Tipu muslihat itu sampai hari ini masih
kentara terasa. Mungkin karena muslim Aceh terlampau percaya kepada teungku
puteh (laqab Snouck) itu yang konon
hafiz Al Qur’an dan pernah menyamar menjadi muslim sehingga dipercayakan jadi
imam di Mesjid Raya Baiturrahman. Mesjid kebanggaan orang Aceh.
Hikayat prang
sabi bakar semangat juang muslim Aceh
Hikayat
ini sendiri dikarang Tgk. Chik Pante
Kulu pada tahun 1881, atas perintah Tgk. Chik Di Tiro. Menurut
sarjana Belanda bernama
Zentgraaf, hikayat Prang Sabi karangan ulama Aceh itu telah menjadi
momok yang sangat ditakuti Belanda, sehingga siapa saja yang diketahui
menyimpan, apalagi membaca hikayat Prang Sab, mereka akan mendapatkan hukuman
dari pemerintah Hindia-Belanda dengan membuangnya ke Papua atau Nusa Kembangan.
Sarjana
Belanda ini menyimpulkan bahwa belum pernah ada karya sastra di dunia yang
mampu membakar emosional manusia untuk rela berperang dan siap mati kecuali
hikayat Prang Sabi karya Teungku Chik Pante Kulu dari Aceh.

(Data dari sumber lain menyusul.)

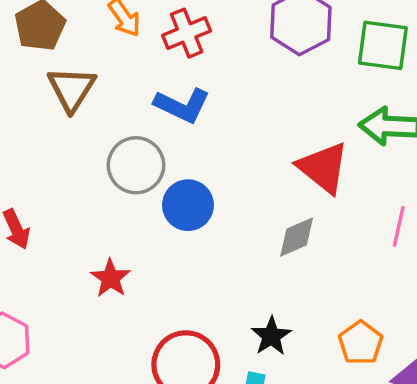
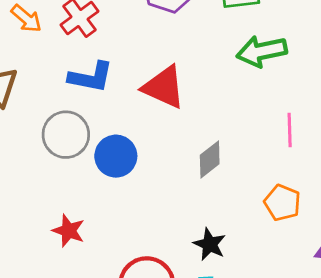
red triangle: (323, 168) -> (164, 87), moved
orange pentagon: (361, 343) -> (282, 203), moved

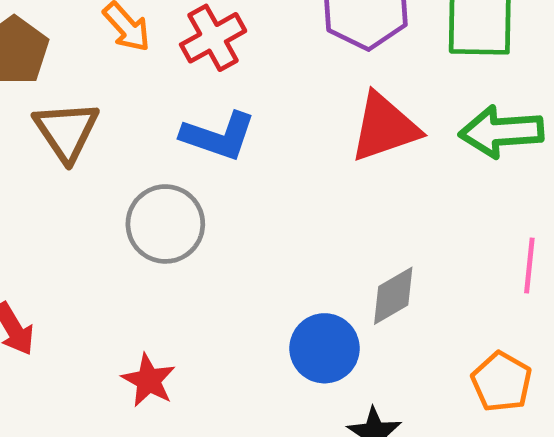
red triangle: (164, 87) -> (384, 127), moved, turned -51
blue circle: (116, 156) -> (325, 348), moved

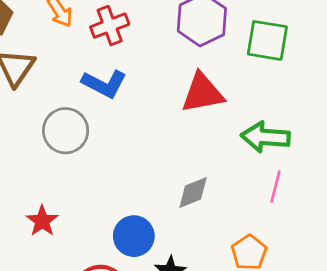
green arrow: (501, 132) -> (265, 137), moved
blue circle: (325, 348) -> (134, 236), moved

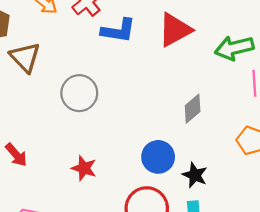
blue L-shape: (104, 84) -> (118, 31), moved

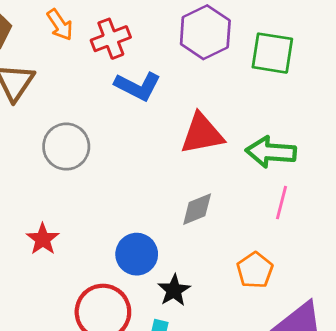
red triangle: (175, 30) -> (202, 134), moved

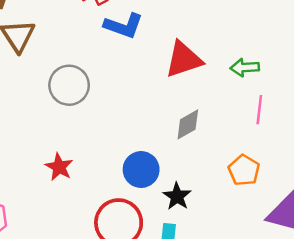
green arrow: (271, 152) -> (245, 67), size x0.7

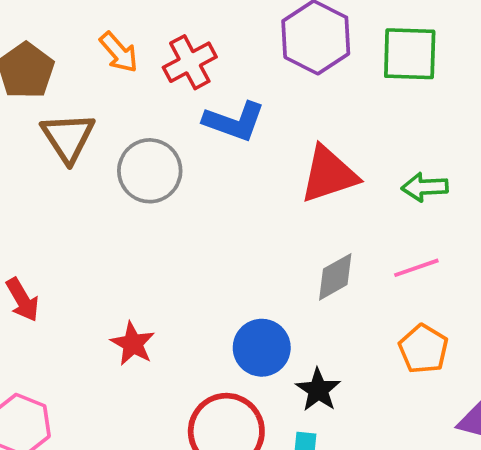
gray circle: (69, 85) -> (150, 171), moved
pink line: (259, 110) -> (416, 268), moved, turned 64

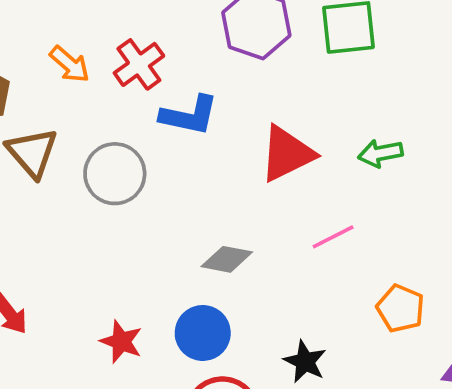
pink line: (416, 268) -> (333, 237), moved
gray diamond: (335, 277) -> (227, 259), moved, turned 48
blue circle: (262, 348) -> (203, 333), moved

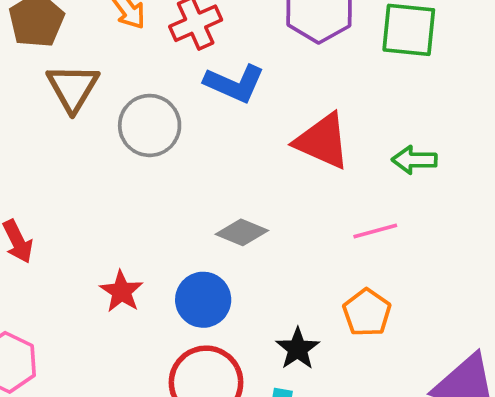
red triangle: (287, 154) -> (322, 141), turned 38
pink line: (333, 237) -> (375, 231), moved
orange pentagon: (400, 308) -> (367, 313), moved

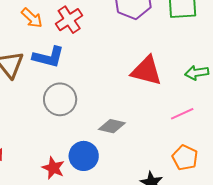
blue L-shape: (235, 83) -> (48, 57), moved
gray circle: (150, 125) -> (60, 99), moved
blue circle: (203, 300) -> (84, 156), moved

Kalau pun ada karya
sastrawan Perancis La Marseillaise dalam masa Revolusi Perancis, dan karya
Common Sense dalam masa perang kemerdekaan Amerika, namun kedua karya sastra
itu tidak sebesar pengaruh hikayat Prang Sabi yang dihasilkan Muhammad Pante
Kulu. Senada juga yang dikatakan oleh Prof. Dr. Anthoni Reid, ahli sejarah
bangsa Australia.
Awal kemerdekaan
Peran
ulama dayah tak berhenti hanya sekedar memerdekakan Negara ini dari penjajahan Belanda namun juga
mengawalnya. Sebagaimana tercatat bahwa, setelah diproklamirkan kemerdekaan
Indonesia pada tahun 1945-1946 dayah
Darul Ihsan sekarang (dulu dayah Meunasah Blang) pernah menjadi markas laskar
mujahidin untuk melawan agresi Belanda
I. ketika dipimpin oleh Tgk Ibrahim
Payed, wakil kepala Tgk Idris Lamnyong.
Tak
berhenti disitu. Tgk. Ali as Su’udy
beserta para mujahidin dikerahkan untuk menjaga wilayah pesisir/pantai Aceh
Besar dari masuknya kembali pasukan Belanda yang sudah berada di perairan
Sabang.
Kwetika
itu, sekitar lima puluh aneuk beut dan
para mujahidin juga dikirim untuk berperang di Medan Area (Besitang dan
Pangkalan Brandan di Sumatera Utara) bergabung dengan pasukan tiga bataliyon
Aceh lainnya. Yaitu Bataliyon Kolonel Tgk Nurdin (murid Abu Hasan Krueng
Kalee), Bataliyon Teuku Hamzah dan
Bataliyon Yusuf. Kemudian hari dari itu, Dayah Darul Ihsan juga pernah menjadi markas Persindo pimpinan
Tgk. Syekh Marhaban, Ali Hasjimi, dan Tgk Nurdin.
Menjaga
Kedaulatan NKRI
Peran
ulama besar Aceh memang tidak bisa
dilupakan begitu saja. Ketika terjadi konflik DI/TII Aceh yang dipimpin oleh
Tgk Daud Beureueh para ulama kaum tua, Abu Hasan Krueng Kalee
Abuya Muda Waly, Teungku Abdul Salam Meuraksa, Teungku Saleh Mesigit Raya dan
ulama lainnya tidak mendukung gerakan ini bahkan Tgk Syihabuddin Syah (Abu
Keumala) murid dari Abuya Waly dengan lantang mensosialiasi fatwa haram
terlibat dalam DI/TII ban sigom Aceh dan digolongkan mereka dalam ahli bughat
(Separatis).
Bahkan
sampai hari ini tidak ada istilah kudeta pemerintahan yang sah dalam tiga besar
organisasi Islam, yakni Perti-Tarbiyah, Nahdhatul Ulama dan Al-washliyah selama
tidak dengan terang melawan perintah Allah SWT.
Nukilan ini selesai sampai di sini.